We gave up our T-Bird in the early 70's for another, much larger, classic yacht, a Rhodes Reliant, but I have often thought back to out T-Bird daze and occassionally ponder building another (we actually have an original set of the yacht's plans).
|12-29-2009 11:58 AM|
Check out Ashbridges Bay Yacht Club in Toronto. They have the largest T-Bird fleet in the world. A member there builds plastic ones.
Ashbridges Bay Yacht Club, Toronto, Ontario, Canada
|12-29-2009 11:55 AM|
|PaulinVictoria||I was considering this one, Thunderbird sailboat looks in OK condition (not that you can tell from a photo but at least it's floating). Doesn't appear to be a motor but that's no biggie.|
|12-29-2009 11:16 AM|
The T-Bird would be a great starter.. lots of them around, a wide range of pricing due to the availablilty of plywood and glass versions (I think the design was sponsored by plywood manufacturers back in the '50s) Wooden 'Birds are still winning major races in the fleet.
They are a good sailing boat, the class is strong still, esp in the PNW and in Victoria there would be lots of support and knowledge about.

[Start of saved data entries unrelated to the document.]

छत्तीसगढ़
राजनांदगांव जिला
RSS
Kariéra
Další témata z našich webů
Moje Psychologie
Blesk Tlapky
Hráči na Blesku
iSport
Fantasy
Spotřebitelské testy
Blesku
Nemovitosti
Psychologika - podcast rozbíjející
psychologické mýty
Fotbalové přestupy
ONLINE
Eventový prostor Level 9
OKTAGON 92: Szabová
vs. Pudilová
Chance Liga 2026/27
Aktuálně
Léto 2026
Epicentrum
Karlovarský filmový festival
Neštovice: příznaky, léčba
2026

There are several versions of fiberglass 'Birds; the original deck closely resembles the original wooden plans, then the Booth deck provided a bit more volume below, and the "Seattle" deck is a sleeker profile deck with accordingly less room below. Booth is probably still in business in some form or other in Victoria, check them out. (Booth Enterprises).
A few were built with wooden hulls married to fiberglass decks. I've sailed one of these, it recently sold up in Deep Bay. The wooden decks, of course, need careful attention if you're shopping one.
Prices will probably range from a few K to 15K or so for a real nice 'glass one.